The researchers said that at 20 degrees Celsius, which is about room temperature, the virus, SARS-CoV-2, was particularly "robust," surviving on glass surfaces such as a phone screen and on plastic banknotes.

The study was carried out in the dark as research has shown that UV light can kill the virus. The coronavirus also survived for fewer days at higher temperatures, such as 30 or 40 degrees Celsius.

It was less robust on porous surfaces such as cotton.

"Establishing how long the virus really remains viable on surfaces enables us to more accurately predict and mitigate its spread, and do a better job of protecting our people," said Australia's national science agency's chief executive, Dr Larry Marshall.

Early guidance published in April from the World Health Organisation (WHO) had said that the virus could survive for 72 hours on plastic and steel and 24 hours on cardboard.

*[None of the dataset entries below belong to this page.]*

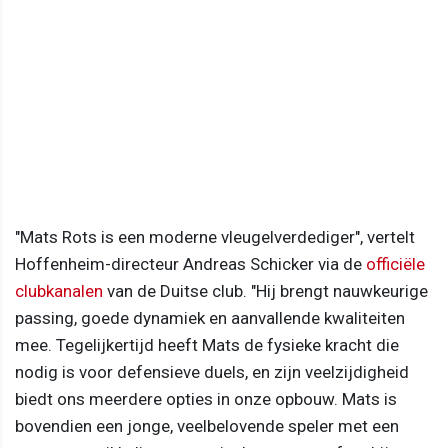
"Mats Rots is een moderne vleugelverdediger", vertelt
Hoffenheim-directeur Andreas Schicker via de
officiële
clubkanalen
van de Duitse club. "Hij brengt nauwkeurige
passing, goede dynamiek en aanvallende kwaliteiten
mee. Tegelijkertijd heeft Mats de fysieke kracht die
nodig is voor defensieve duels, en zijn veelzijdigheid
biedt ons meerdere opties in onze opbouw. Mats is
bovendien een jonge, veelbelovende speler met een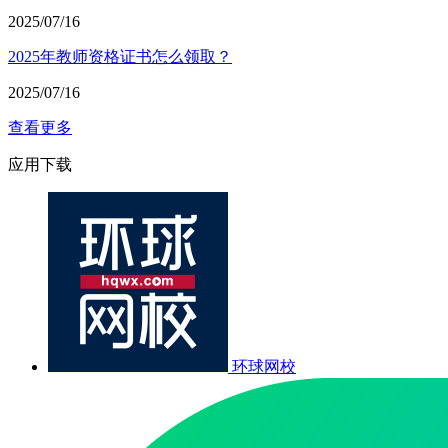
2025/07/16
2025年教师资格证书怎么领取？
2025/07/16
查看更多
应用下载
环球网校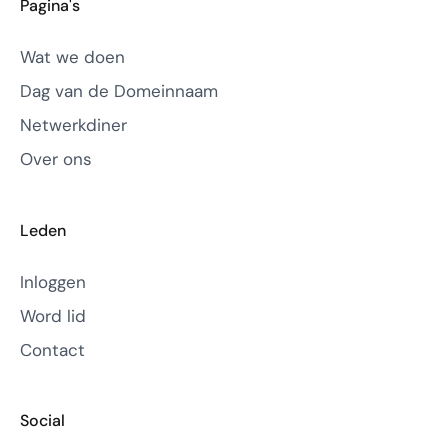
Pagina's
Wat we doen
Dag van de Domeinnaam
Netwerkdiner
Over ons
Leden
Inloggen
Word lid
Contact
Social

Experts say, however, that people are more likely to contract the coronavirus from someone else rather than from a surface.

Just last week, the US Centers for Disease Control and Prevention (CDC) said that coronavirus can linger in the air for hours and infect people more than 2 metres away from another person.

It came after scientists wrote in an open letter released in Science Magazine that "there is overwhelming evidence that inhalation of severe acute respiratory syndrome coronavirus 2 (SARS-CoV-2) represents a major transmission route for coronavirus disease 2019 (COVID-19)."